Before Wrexham accomplished it, no team in English Football League history had ever secured three consecutive promotions. Now they're threatening to make it four in a row.
Skeptics might argue that Reynolds and co-owner Rob McElhenney simply purchased their way to success. However, the financial data doesn't support this narrative. Approximately £38 million has been invested in the first-team squad since the Hollywood duo took over, but the majority arrived after they'd already clinched three promotions. For comparison, both Ipswich Town and Southampton spent considerably more than Wrexham last summer. Birmingham City, Norwich, Middlesbrough, and Sheffield United weren't far behind either. Financially speaking, Wrexham remain underdogs, not just in storytelling terms.
Championship Playoff Implications
Wrexham's home fixture against Middlesbrough on May 2nd represents their final regular-season match. A victory would almost certainly secure a playoff berth. The playoff final at Wembley is a single-match showdown, and these one-off encounters are where odds tighten and surprises unfold — Wrexham's consistent ability to deliver in pressure situations this campaign makes them a legitimate contender, not merely a feel-good story.
Manager Phil Parkinson deserves far more recognition than he typically receives in these discussions. Guiding a club from the National League to the brink of the Premier League in just four seasons, competing against teams with deeper rosters and extensive top-flight experience — that's a managerial accomplishment that stands independently, regardless of the club's ownership.
FX has already greenlit three additional seasons of Welcome to Wrexham.
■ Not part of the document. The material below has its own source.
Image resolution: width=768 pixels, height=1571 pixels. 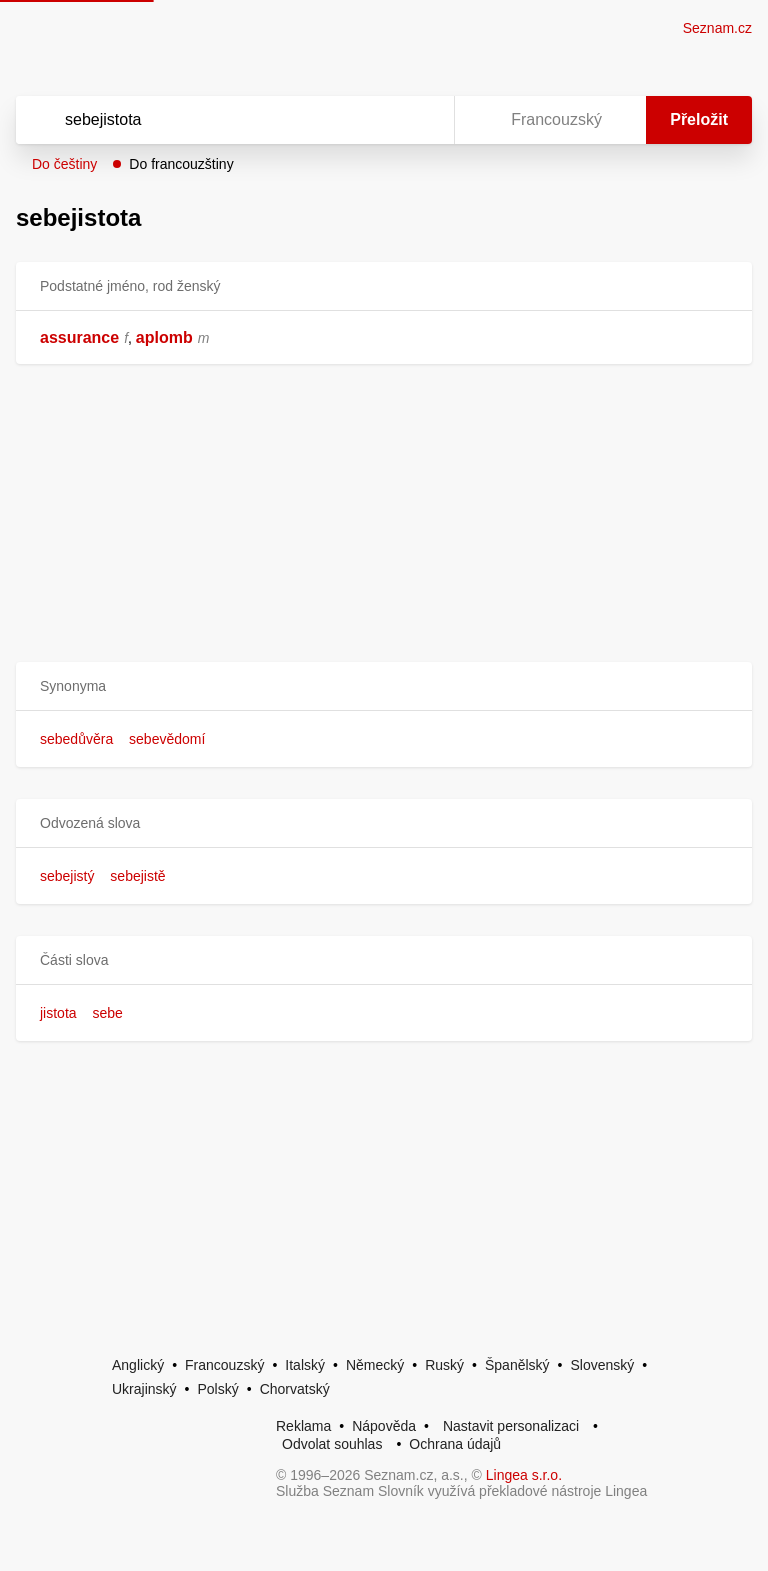 I want to click on Do češtiny [button], so click(x=64, y=164).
The Season 5 trailer premiered this week, perfectly timed with the team's final push. The documentary series has captured 10 Primetime Emmy Awards and cultivated a worldwide fanbase for a club that most football supporters outside Wales had never encountered four years ago.
Should Wrexham reach the Premier League, it won't simply be an inspiring sports narrative. It'll be the most comprehensively documented underdog promotion in football history — every locker room exchange, every training pitch decision, every raucous pub celebration preserved on camera. From the fifth tier to the top flight. All of it captured on film.